** Opening MATERIAL PROVIDED block **

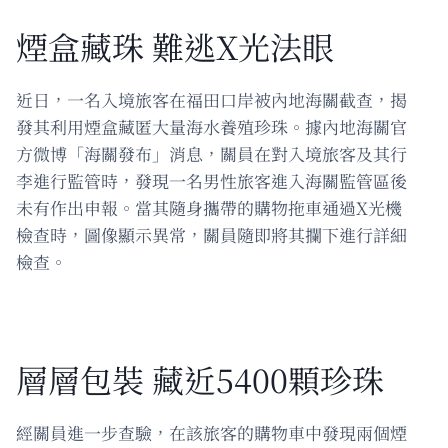
煙盒藏珠 難逃X光法眼
近日，一名入境旅客在福田口岸被內地海關截查，揭
發其利用煙盒藏匿大量海水養殖珍珠。據內地海關官
方微博「海關發布」消息，關員在對入境旅客及其行
李進行監管時，發現一名男性旅客進入海關監管區後
未有作出申報。當其隨身攜帶的購物拖車通過X光機
檢查時，圖像顯示異常，關員隨即將其攔下進行詳細
檢查。
層層包裝 藏近5400顆珍珠
經關員進一步查驗，在該旅客的購物車中發現兩個煙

** Closing MATERIAL PROVIDED block **

◆ PROBLEM TO WORK ON:
Each line from the one containing "檢查時，圖像顯示異常，關員隨即將其攔下進行詳細" through the final line of the records must be repeated exactly, with no line added or dropped.

◆ REPLY:
檢查時，圖像顯示異常，關員隨即將其攔下進行詳細
檢查。
層層包裝 藏近5400顆珍珠
經關員進一步查驗，在該旅客的購物車中發現兩個煙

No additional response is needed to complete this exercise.